A Educação do campo no Brasil, meio que vem nos ensinar muito e quando ela se une a Educação Social no Brasil só temos a ganhar, pois a educação do campo no Brasil ela tem princípios da Educação Popular, ela é freiriana e Paulo Freire ele é o nosso teórico é a nossa referência na Educação Social, da Educação Popular surge o referencial teórico da Pedagogia Social que vai pensar sobre esta a boniteza da prática da Educação Social.

Hoje no Brasil em nossos Congressos de Pedagogia Social infelizmente ainda temos que falar em Educação social de meninos e meninas em situação de rua, mesmo com todos os avanços sociais obtidos no governo do PT, mesmo com todos os programas sociais que tiraram milhares de crianças e adolescentes das ruas, tiraram o Brasil do mapa da fome da ONU, contudo nossa injustiça social era tamanha que ainda precisamos falar em educação para crianças e adolescentes que procuram as ruas como lugar de proteção e abrigo.
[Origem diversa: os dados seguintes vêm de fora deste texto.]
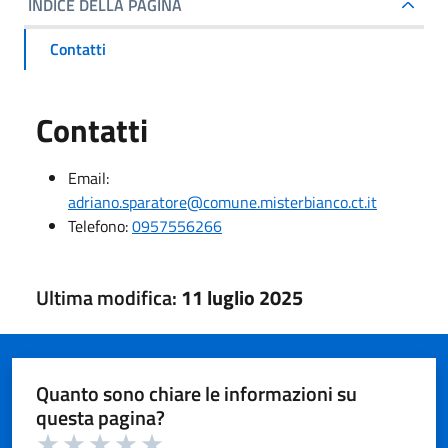
INDICE DELLA PAGINA
Contatti
Contatti
Email:
adriano.sparatore@comune.misterbianco.ct.it
Telefono:
0957556266
Ultima modifica:
11 luglio 2025
Quanto sono chiare le informazioni su
questa pagina?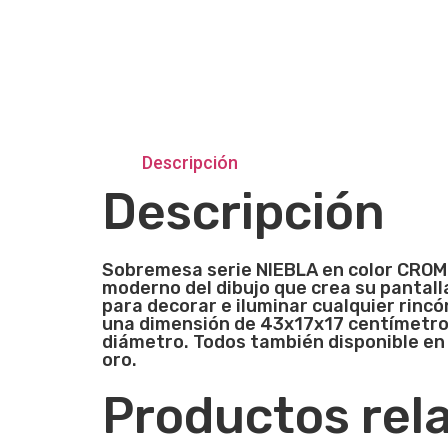
Descripción
Descripción
Sobremesa serie NIEBLA en color CROMO 
moderno del dibujo que crea su pantalla
para decorar e iluminar cualquier rincó
una dimensión de
43x17x17 centímetros
diámetro. Todos también disponible e
oro.
Productos rel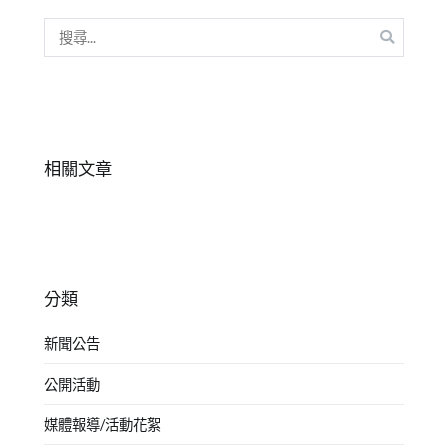
搜
尋
關
鍵
字:
相關文章
分類
新聞公告
公開活動
媒體報導/活動花絮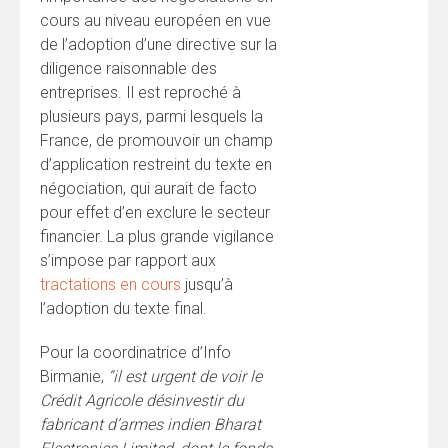
cours au niveau européen en vue
de l’adoption d’une directive sur la
diligence raisonnable des
entreprises. Il est reproché à
plusieurs pays, parmi lesquels la
France, de promouvoir un champ
d’application restreint du texte en
négociation, qui aurait de facto
pour effet d’en exclure le secteur
financier. La plus grande vigilance
s’impose par rapport aux
tractations en cours
jusqu’à
l’adoption du texte final.
Pour la coordinatrice d’Info
Birmanie,
“il est urgent de voir le
Crédit Agricole désinvestir du
fabricant d’armes indien Bharat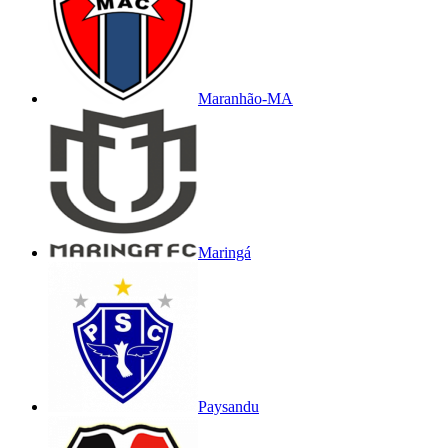
Maranhão-MA
Maringá
Paysandu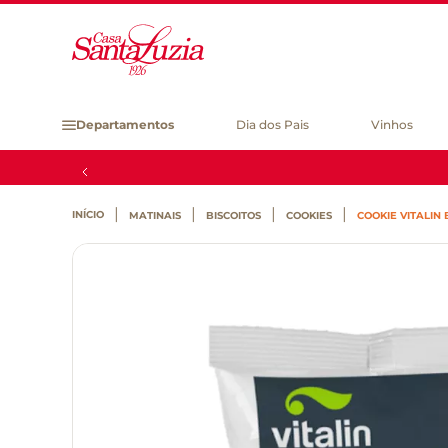
Departamentos
Dia dos Pais
Vinhos
MATINAIS
BISCOITOS
COOKIES
COOKIE VITALIN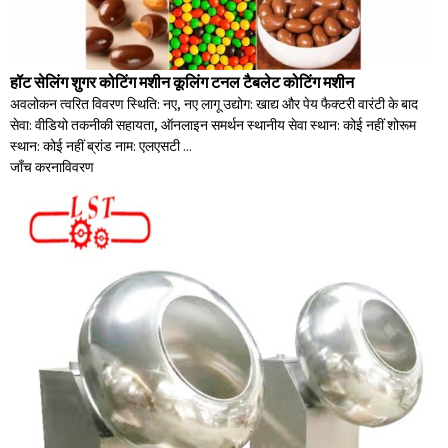
हॉट सेलिंग शुगर कोटिंग मशीन कूलिंग टनल टैबलेट कोटिंग मशीन
अवलोकन त्वरित विवरण स्थिति: नए, नए लागू उद्योग: खाद्य और पेय फैक्टरी वारंटी के बाद
सेवा: वीडियो तकनीकी सहायता, ऑनलाइन समर्थन स्थानीय सेवा स्थान: कोई नहीं शोरूम
स्थान: कोई नहीं ब्रांड नाम: एलएसटी ...
जाँच करना
विवरण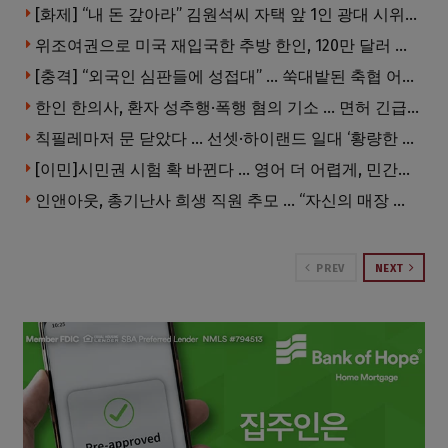
[화제] “내 돈 갚아라” 김원석씨 자택 앞 1인 광대 시위 … 한인 투자사, “108만 달러 못받아”
위조여권으로 미국 재입국한 추방 한인, 120만 달러 은행 사기 행각
[충격] “외국인 심판들에 성접대” … 쑥대밭된 축협 어디까지 추락하나
한인 한의사, 환자 성추행·폭행 혐의 기소 … 면허 긴급정지
칙필레마저 문 닫았다 … 선셋·하이랜드 일대 ‘황량한 거리’로
[이민]시민권 시험 확 바뀐다 … 영어 더 어렵게, 민간시험 도입 추진
인앤아웃, 총기난사 희생 직원 추모 … “자신의 매장 운영이 꿈이었다”
PREV
NEXT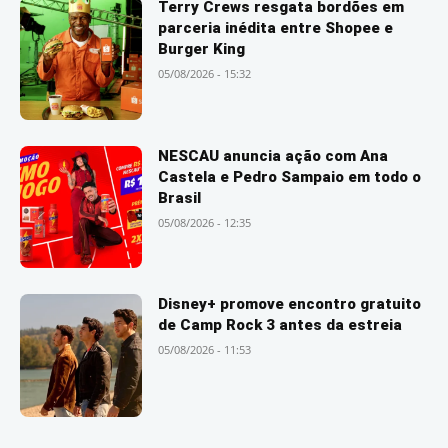
Terry Crews resgata bordões em
parceria inédita entre Shopee e
Burger King
05/08/2026 - 15:32
NESCAU anuncia ação com Ana
Castela e Pedro Sampaio em todo o
Brasil
05/08/2026 - 12:35
Disney+ promove encontro gratuito
de Camp Rock 3 antes da estreia
05/08/2026 - 11:53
Nas prisões ainda temos milhares de jovens, quase em sua totalidade negros, que quando não são presos, são mortos, por isso continuaremos a escrever, continuaremos a teorizar até que este profissional da Educação Social não precise mais existir em nosso país, neste dia haveremos de ser muito felizes, mas infelizmente hoje nossas crianças e adolescentes em situação de rua se deparam com muitas drogas que antes não tinham acesso e que de forma mais rápida destroem sua vida, nossas crianças hoje se deparam com o crack, com a cocaína, são usados por traficantes de forma vil, os educadores sociais ainda são os mediadores que nas ruas são capazes de suscitar desejos e sonhos e indicar-lhes os caminhos da vida através de processos educativos.
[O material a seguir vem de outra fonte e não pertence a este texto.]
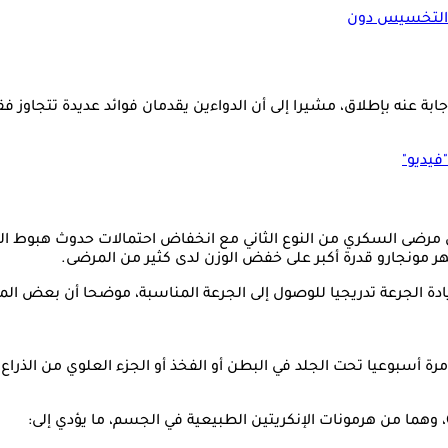
ن التخسيس دون
ة عنه بإطلاق، مشيرا إلى أن الدواءين يقدمان فوائد عديدة تتجاوز فقدا
فيديو"
ى السكري من النوع الثاني مع انخفاض احتمالات حدوث هبوط السكر، ك
ُظهر مونجارو قدرة أكبر على خفض الوزن لدى كثير من المرضى.
ادة الجرعة تدريجيا للوصول إلى الجرعة المناسبة، موضحا أن بعض ال
مرة أسبوعيا تحت الجلد في البطن أو الفخذ أو الجزء العلوي من الذر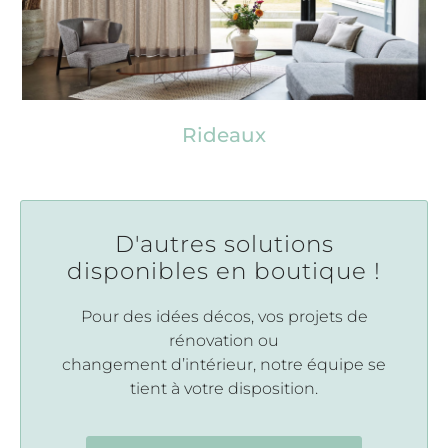
Rideaux
D'autres solutions
disponibles en boutique !
Pour des idées décos, vos projets de
rénovation ou
changement d’intérieur, notre équipe se
tient à votre disposition.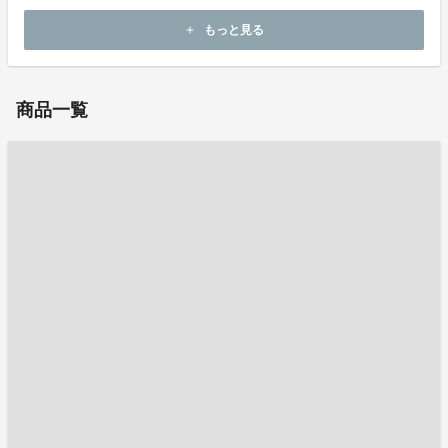
営。
もっと見る
add
商品一覧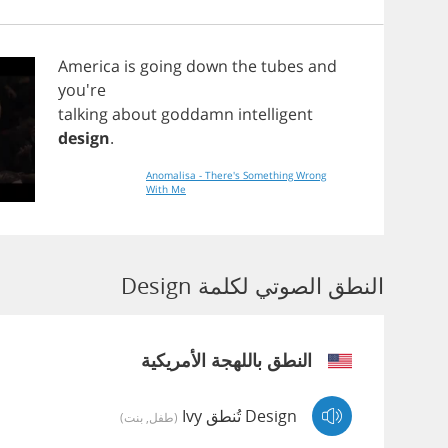
America
is
going
down
the
tubes
and
you're
talking
about
goddamn
intelligent
design
.
Anomalisa - There's Something Wrong
With Me
النطق الصوتي لكلمة Design
النطق باللهجة الأمريكية
Design تُنطق Ivy
(طفل, بنت)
Este Congresso Internacional nos permitiu mais uma vez sentarmos a mesa com nossos pares, com nossos companheiros de todos Brasil, América Latina e alguns países da Europa para repensarmos todos esses processos educativos.

Contamos com presenças como Miguel Melendro Stefania da Espanha, Jorge Camors, Marcelos Morales do Uruguai, Cristiano Morsolin da Colômbia que compartilharam experiências do outros países, não para que pudéssemos copiar, mas para que pudéssemos refletir e repensar nossa própria experiência.
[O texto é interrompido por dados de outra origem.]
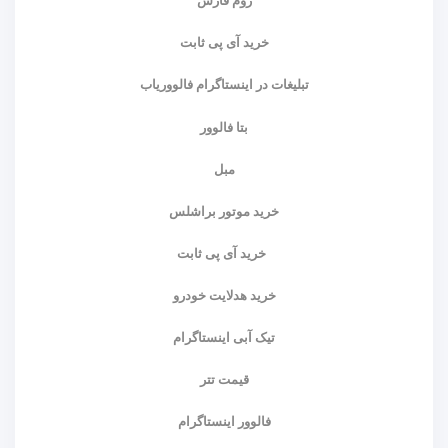
زوم فارس
خرید آی پی ثابت
تبلیغات در اینستاگرام فالووریاب
بتا فالوور
مبل
خرید موتور براشلس
خرید آی پی ثابت
خرید هدلایت خودرو
تیک آبی اینستاگرام
قیمت تتر
فالوور اینستاگرام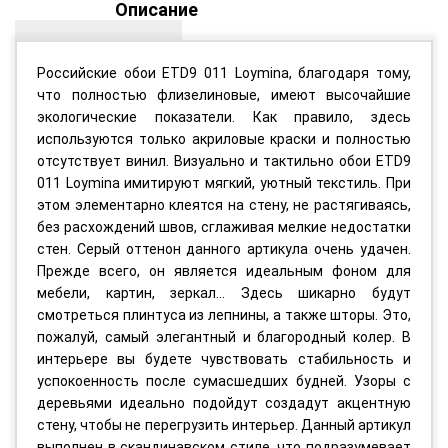
Описание
Российские обои ETD9 011 Loymina, благодаря тому,
что полностью флизелиновые, имеют высочайшие
экологические показатели. Как правило, здесь
используются только акриловые краски и полностью
отсутствует винил. Визуально и тактильно обои ETD9
011 Loymina имитируют мягкий, уютный текстиль. При
этом элементарно клеятся на стену, не растягиваясь,
без расхождений швов, сглаживая мелкие недостатки
стен. Серый оттенон данного артикула очень удачен.
Прежде всего, он является идеальным фоном для
мебели, картин, зеркал... Здесь шикарно будут
смотреться плинтуса из лепнины, а также шторы. Это,
пожалуй, самый элегантный и благородный колер. В
интерьере вы будете чувствовать стабильность и
успокоенность после сумасшедших будней. Узоры с
деревьями идеально подойдут создадут акцентную
стену, чтобы не перегрузить интерьер. Данный артикул
выполнен в скандинавском стиле, что подразумевает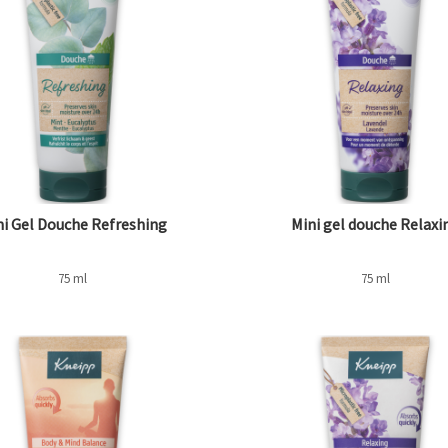
ni Gel Douche Refreshing
Mini gel douche Relaxi
75 ml
75 ml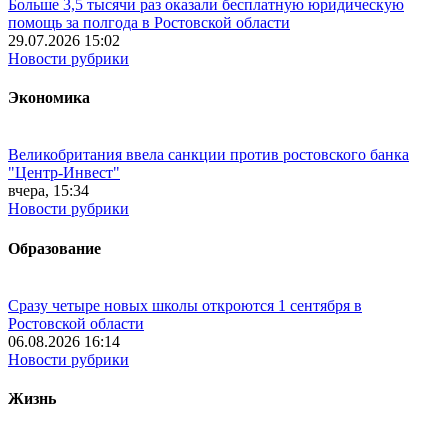
Больше 3,5 тысячи раз оказали бесплатную юридическую
помощь за полгода в Ростовской области
29.07.2026 15:02
Новости рубрики
Экономика
Великобритания ввела санкции против ростовского банка
"Центр-Инвест"
вчера, 15:34
Новости рубрики
Образование
Сразу четыре новых школы откроются 1 сентября в
Ростовской области
06.08.2026 16:14
Новости рубрики
Жизнь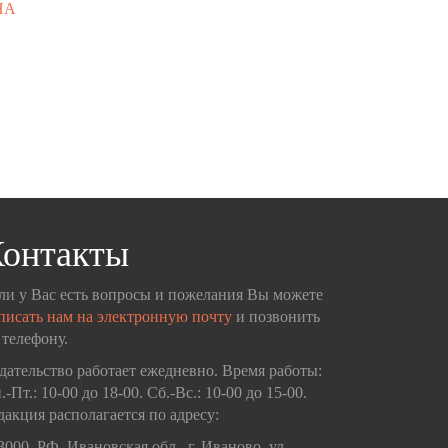
НА
онтакты
ли у Вас есть вопросы и пожелания Вы можете
писать нам на электронную почту
и позвонить
 телефону.
дательство работает ежедневно. Время работы:
.-Пт.: 10-00 до 18-00. Сб.-Вс.: 10-00 до 15-00.
дакция располагается по адресу:
3000, РФ, Ивановская обл., г. Иваново, ул.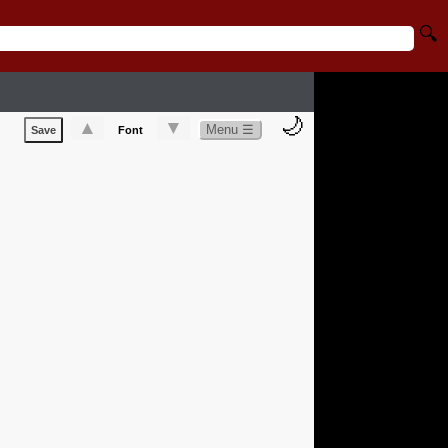
🔍
🌙
▲
▼
Menu ☰
Save
Font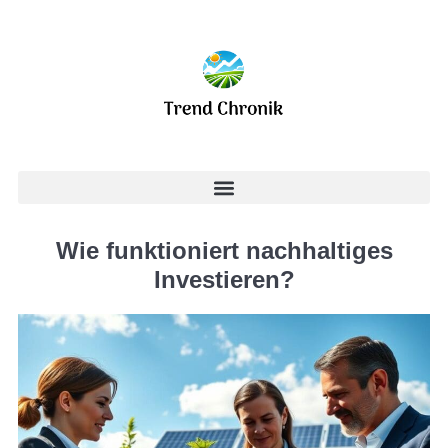
Wie funktioniert nachhaltiges
Investieren?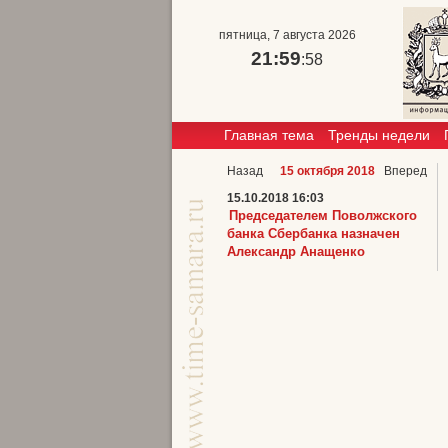
пятница, 7 августа 2026
21:59
:58
Главная тема
Тренды недели
Назад
15 октября 2018
Вперед
15.10.2018 16:03
Председателем Поволжского
банка Сбербанка назначен
Александр Анащенко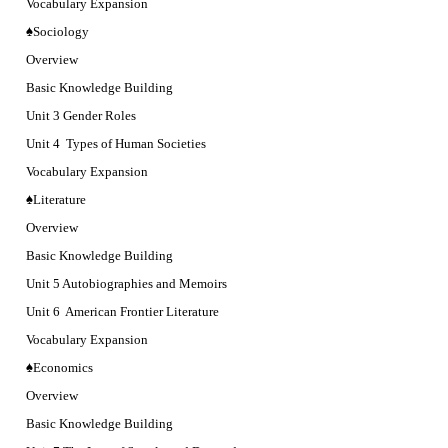
Vocabulary Expansion
♠Sociology
Overview
Basic Knowledge Building
Unit 3 Gender Roles
Unit 4 Types of Human Societies
Vocabulary Expansion
♠Literature
Overview
Basic Knowledge Building
Unit 5 Autobiographies and Memoirs
Unit 6 American Frontier Literature
Vocabulary Expansion
♠Economics
Overview
Basic Knowledge Building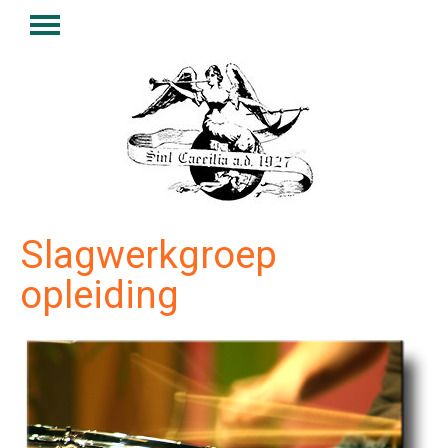
Slagwerkgroep
opleiding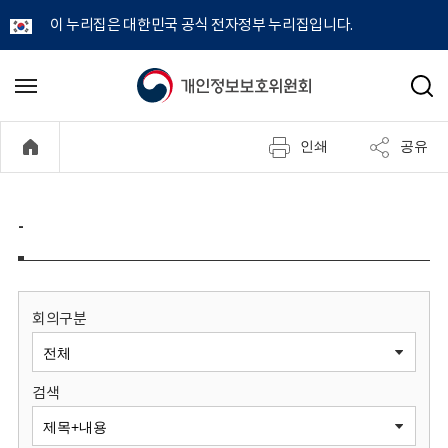
이 누리집은 대한민국 공식 전자정부 누리집입니다.
개
메
검
뉴
색
인
열
인쇄
공유
기
정
보
-
보
호
회의구분
위
검색
원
Conseguimos reunir pesquisadores que são Educadores Sociais de todo o Brasil, comprometidos com a justiça social, para que juntos pudéssemos continuar construindo a Educação Social no Brasil, o CIPS foi mais que um congresso, foi um grande encontro de pessoas que acreditam na pesquisa como um instrumento de transformação do mundo, que acreditam na equidade social, que acreditam na dignidade da pessoa humana e por esta causa se juntam e marcham juntas. Sou uma esperançosa no mundo!

Pergunta: Você publicou o novo livro ”Caminhos do Educador Social no Brasil”, Paco Editorial (2015)…

Resposta: Esta obra é uma contribuição significativa para a Pedagogia Social e Educação Social, pois historicamente essa área se desenvolve e se fortalece em contextos de crise buscando dar respostas aos problemas sociais. A autora percorre vários Estados do Brasil, Finlândia e Angola na perspectiva de produzir um conhecimento emancipador, fundamental para a formação do educador (1).

NOTAS

  1. http://site.adital.com.br/site/noticia.php?lang=PT&cod=86536

*Cristiano Morsolin, pesquisador e trabalhador social italiano radicado na América Latinadesde 2001, com experiências no Equador, Colômbia, Peru, Bolívia, Brasil. Autor de vários livros colabora com a Universidade do Externado da Colômbia, Universidade do Rosário de Bogotá, Universidade Politécnica Salesiana de Quito. Co-fundador do Observatório sobre a América Latina SELVAS (Milão), pesquisa a relação entre os movimentos sociais e as políticas emancipatórias.